The first step is to understand and model the likely subgroup distributions. R provides a package, mixtools (see R Vignette) which helps regress mixed models where data can be subdivided into subgroups. Here is a quick example showing a possible mix within BATTING_SO. Note that in the normalmixEM() call, we provide the range that spans both subgroup means. From the figure above, we see peaks at ~600 and ~900. I chose the range 300~1200 to ensure the mixmodel was able to capture both subgroups.
# Select BATTING_SO column and remove any missing data
df_mix <- df %>%
dplyr::select(TEAM_BATTING_SO) %>%
drop_na()
# Calculate mixed distributions for BATTING_SO
model <- normalmixEM(df_mix$TEAM_BATTING_SO,
lambda = .5,
mu = c(300, 1200),
sigma = 5,
maxit=100)
## number of iterations= 61
# Simple plot to illustrate possible bimodal mix of groups
plot(model,
whichplots = 2,
density = TRUE,
main2 = "TEAM_BATTING_SO Possible Distributions",
xlab2 = "TEAM_BATTING_SO")
Observe that there is a crossover point ~715 where the probability of belonging to either group is equal. Below this point, it is more likely the team belongs to the red group and above ~715, it’s more likely the team belongs to the green group. However, because there is overlap, we have some uncertainty.

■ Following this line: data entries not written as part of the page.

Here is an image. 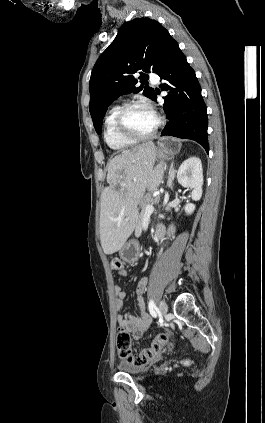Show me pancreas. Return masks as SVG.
I'll use <instances>...</instances> for the list:
<instances>
[{
  "label": "pancreas",
  "mask_w": 265,
  "mask_h": 423,
  "mask_svg": "<svg viewBox=\"0 0 265 423\" xmlns=\"http://www.w3.org/2000/svg\"><path fill=\"white\" fill-rule=\"evenodd\" d=\"M158 200V198H152L151 194H147L146 196H144V198L141 201V213L139 215L137 224H136V233L137 234H141L142 232V224H143V219L145 218V214H146V207L148 205H152L154 203H156ZM166 210H169V208H166Z\"/></svg>",
  "instance_id": "obj_1"
}]
</instances>
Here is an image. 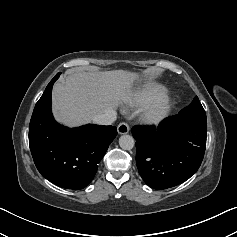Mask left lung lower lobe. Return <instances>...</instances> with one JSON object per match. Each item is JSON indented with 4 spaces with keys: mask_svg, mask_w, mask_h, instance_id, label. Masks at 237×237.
Returning a JSON list of instances; mask_svg holds the SVG:
<instances>
[{
    "mask_svg": "<svg viewBox=\"0 0 237 237\" xmlns=\"http://www.w3.org/2000/svg\"><path fill=\"white\" fill-rule=\"evenodd\" d=\"M207 122L165 119L159 127H133L136 164L144 182L166 189L189 179L200 167L206 147Z\"/></svg>",
    "mask_w": 237,
    "mask_h": 237,
    "instance_id": "0a47b994",
    "label": "left lung lower lobe"
}]
</instances>
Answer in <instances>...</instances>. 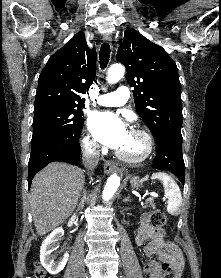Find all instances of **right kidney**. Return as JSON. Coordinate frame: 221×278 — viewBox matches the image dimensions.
Listing matches in <instances>:
<instances>
[{"instance_id":"1","label":"right kidney","mask_w":221,"mask_h":278,"mask_svg":"<svg viewBox=\"0 0 221 278\" xmlns=\"http://www.w3.org/2000/svg\"><path fill=\"white\" fill-rule=\"evenodd\" d=\"M64 230L62 228L55 229L43 242L40 248V261L42 266L52 275L61 272L69 258V254L65 252L57 261L52 252L56 249L58 241L63 237Z\"/></svg>"}]
</instances>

The first distribution (red) has \(\mu_1=523.8452395\) and \(\sigma_1 = 158.2155465\) and the second distribution (blue) has \(\mu_2=908.9373793\) and \(\sigma_2 = 158.2155465\).
We now have two possible feature engineering options.
TEAM_BATTING_SO < 715 is assigned a value of 1 and >= 715 is assigned a value of 2.For this example, I will use the later approach. With this information we can add two new features to our dataset for each value of TEAM_BATTING_SO that contains the probability that value belongs to either the lower or higher distribution.
df_mix$TEAM_BATTING_SO_p1 <- pnorm(df_mix$TEAM_BATTING_SO, mean=model$mu[1], sd=model$sigma[1], lower.tail = F)
df_mix$TEAM_BATTING_SO_p2 <- pnorm(df_mix$TEAM_BATTING_SO, mean=model$mu[2], sd=model$sigma[2], lower.tail = T)
At this point, we could optionally drop the original TEAM_BATTING_SO feature and continue with any modeling approach using the two new features, TEAM_BATTING_SO_p1 and TEAM_BATTING_SO_p2.